Kein Wunder, kommt «The Mauritanian» nur schwer in die Gänge; und wiewohl er in der zweiten Hälfte dann doch halbwegs Fahrt aufnimmt, hört das Ruckeln nie auf. Denn wie fast allen
Macdonald-Filmen mangelt es auch diesem hier an rhythmischer Geschmeidigkeit, was wiederum wesentlich zu tun hat mit diesem Pingeligen, diesem Stacheligen, das den (Spiel)-Filmen des Schotten
ebenfalls eigen ist und das zwar das Gewissen des um Akkuratesse und Realismus besorgten Dokufilmers beruhigen mag, aber öfters mehr wie ein Dienst an sich selbst als am Publikum wirkt. Freilich
geht es hier nicht primär darum, uns einen flotten Abend zu bereiten, sondern um die Aufarbeitung der politischen und juristischen Entgleisungen im Nachgang zu 9/11, quasi darum, Licht in die
Dunkelkammer des Rechtsstaats zu bringen. Als Schotte ist Macdonald da gut geeignet, dies unzimperlich anzupacken, und in der Position, Standpunkte einzunehmen, die in den USA unpopulär sein
mögen. Und es ist sein gutes Recht, eine klare Grenze zu ziehen, inwieweit er bereit ist, Kompromisse einzugehen beim Spagat zwischen Statement und Entertainment.

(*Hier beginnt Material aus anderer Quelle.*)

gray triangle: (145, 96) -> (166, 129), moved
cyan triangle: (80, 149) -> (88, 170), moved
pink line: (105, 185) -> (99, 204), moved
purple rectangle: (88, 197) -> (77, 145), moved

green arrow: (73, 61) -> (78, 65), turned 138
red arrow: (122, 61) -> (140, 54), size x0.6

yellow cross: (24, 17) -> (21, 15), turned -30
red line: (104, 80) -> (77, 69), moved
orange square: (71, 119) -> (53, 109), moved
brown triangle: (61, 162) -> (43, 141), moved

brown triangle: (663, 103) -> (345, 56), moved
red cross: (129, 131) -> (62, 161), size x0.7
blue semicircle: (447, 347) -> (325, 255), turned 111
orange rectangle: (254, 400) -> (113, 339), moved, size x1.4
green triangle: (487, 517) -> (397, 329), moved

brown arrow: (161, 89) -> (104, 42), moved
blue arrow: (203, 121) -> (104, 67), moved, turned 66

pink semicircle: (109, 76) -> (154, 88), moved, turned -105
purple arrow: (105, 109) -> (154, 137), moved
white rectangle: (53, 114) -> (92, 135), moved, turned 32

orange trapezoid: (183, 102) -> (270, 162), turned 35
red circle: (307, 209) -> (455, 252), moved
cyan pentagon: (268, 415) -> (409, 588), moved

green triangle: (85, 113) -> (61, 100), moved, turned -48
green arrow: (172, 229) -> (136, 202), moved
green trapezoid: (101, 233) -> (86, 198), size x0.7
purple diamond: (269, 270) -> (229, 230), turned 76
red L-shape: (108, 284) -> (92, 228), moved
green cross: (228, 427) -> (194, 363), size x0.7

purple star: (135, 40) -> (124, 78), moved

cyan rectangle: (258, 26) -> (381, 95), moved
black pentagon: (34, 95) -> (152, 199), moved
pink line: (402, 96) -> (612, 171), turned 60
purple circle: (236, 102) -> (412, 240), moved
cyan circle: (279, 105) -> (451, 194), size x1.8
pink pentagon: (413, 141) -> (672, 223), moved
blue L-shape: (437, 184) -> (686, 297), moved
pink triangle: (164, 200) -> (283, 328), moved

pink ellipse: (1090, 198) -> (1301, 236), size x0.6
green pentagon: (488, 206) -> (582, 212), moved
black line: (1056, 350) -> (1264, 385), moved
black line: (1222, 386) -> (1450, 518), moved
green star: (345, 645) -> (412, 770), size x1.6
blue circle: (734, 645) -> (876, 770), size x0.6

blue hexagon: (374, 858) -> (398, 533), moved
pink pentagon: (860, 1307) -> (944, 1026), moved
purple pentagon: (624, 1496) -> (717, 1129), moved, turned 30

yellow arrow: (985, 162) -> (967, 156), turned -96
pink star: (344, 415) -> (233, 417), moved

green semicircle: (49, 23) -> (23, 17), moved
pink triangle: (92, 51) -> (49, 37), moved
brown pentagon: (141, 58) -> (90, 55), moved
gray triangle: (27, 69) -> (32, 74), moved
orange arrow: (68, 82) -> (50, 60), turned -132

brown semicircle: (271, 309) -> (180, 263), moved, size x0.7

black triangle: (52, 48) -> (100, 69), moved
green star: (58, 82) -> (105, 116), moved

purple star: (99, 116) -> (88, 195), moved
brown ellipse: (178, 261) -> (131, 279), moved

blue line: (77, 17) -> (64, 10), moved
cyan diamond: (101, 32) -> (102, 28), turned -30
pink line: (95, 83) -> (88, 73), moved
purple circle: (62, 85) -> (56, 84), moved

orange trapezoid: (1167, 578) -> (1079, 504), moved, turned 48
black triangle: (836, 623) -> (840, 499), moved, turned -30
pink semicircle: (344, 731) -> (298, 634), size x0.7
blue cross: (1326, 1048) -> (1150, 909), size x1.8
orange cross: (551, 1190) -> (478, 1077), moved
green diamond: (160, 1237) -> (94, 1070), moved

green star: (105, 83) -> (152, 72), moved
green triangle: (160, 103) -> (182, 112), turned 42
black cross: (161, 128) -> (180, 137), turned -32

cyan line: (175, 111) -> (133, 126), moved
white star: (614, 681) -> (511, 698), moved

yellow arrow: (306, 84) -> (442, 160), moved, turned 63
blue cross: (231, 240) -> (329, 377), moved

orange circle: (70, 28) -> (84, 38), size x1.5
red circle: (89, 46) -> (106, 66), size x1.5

Aussergewöhnliches vom Ausnahmetalent
Dafür aber macht es sich Macdonald in seinem von manipulativen Momenten nicht freien, dafür mit dosiertem Pathos vorgetragenen Plädoyer für die Rechtsstaatlichkeit recht einfach. Obzwar
zweifellos im Recht, blendet er in seinem grimmigen Klammern an unverhandelbare Prinzipien und seiner moralischen Entrüstung die spannenderen, ungelösten Fragen aus und verweigert den Schritt in
die Grauzone. Da ist «The Mauritanian» dann dort angelangt, wo noch während der Bush-Ära Filme wie «Rendition» oder «Lions for Lambs» in heiligem Furor und bisweilen selbstgefälliger
Selbstzerfleischung gewütet und mit der Moralkeule alles kurz und klein argumentiert haben – wobei das Sich-selbst-auf-die-Schulter-Klopfen und die Selbstvergewisserung, auf der ethisch korrekten
Seite zu stehen, hier noch ein wenig ausgeprägter sind. Glücklicherweise hat Macdonalds Film mit seinen thematischen Vorgängern noch etwas anderes gemein: ein überragendes Ensemble. Da ist Jodie
Foster, die hierfür den Golden Globe und damit den ersten wichtigen Preis seit fast 30 Jahren und Clarice Starling gewonnen hat: Wie weiland in Spike Lees «Inside Man», wo sie noch für den Neffen
von bin Laden eine Bleibe in New York gesucht hat, zieht sie hier im Hosenanzug eine coole Show ab. Als ihre junge Assistentin weiss Shailene Woodley wie stets zu gefallen, wiewohl sie hier ein
ziemliches Doofi spielen muss. Und dann ist da auch noch ein abermals grandioser Benedict Cumberbatch als gottesfürchtiger Chefankläger der Marine, den sie zwar als «dog on a chain» bezeichnen,
der aber ob aller Trauer und Wut noch immer weiss, was recht ist und was nicht (und der beim gemeinsamen Bier im Café des Souvenirshops von Guantánamo einen kleinen De Niro/Pacino-Moment mit
Foster hat). Am Ende aber hängt das Wohl und Weh dieses Films am französischen Ausnahmetalent Tahar Rahim, bekannt aus Jacques Audiards «Un prophète», Asghar Farhadis «Le passé» oder der
9/11-Serie «The Looming Tower». Er gibt diesen vermeintlichen «Al-Qaida-Forrest-Gump» höchst charmant und braucht bei seinem ersten Treffen mit den Anwältinnen nur Sekunden, um zumal Woodleys
Figur gehörig zu bezirzen. Vor allem aber verleiht er Mohamedou eine geradezu stoische Wärme: Sein Martyrium erträgt er die längste Zeit mit einer gewissen Gelassenheit, einer Prise Humor sogar,
mit einem stets freundlichen Lächeln auf den Lippen, die Hände zum Gebet gefaltet und bis zum bitteren Ende zur Versöhnung ausgestreckt. Und das ist es, was von «The Mauritanian» bleibt: die
menschliche Grösse, die unerschütterliche Bereitschaft zur Versöhnung – und wie fulminant dieser Tahar Rahim das verströmt.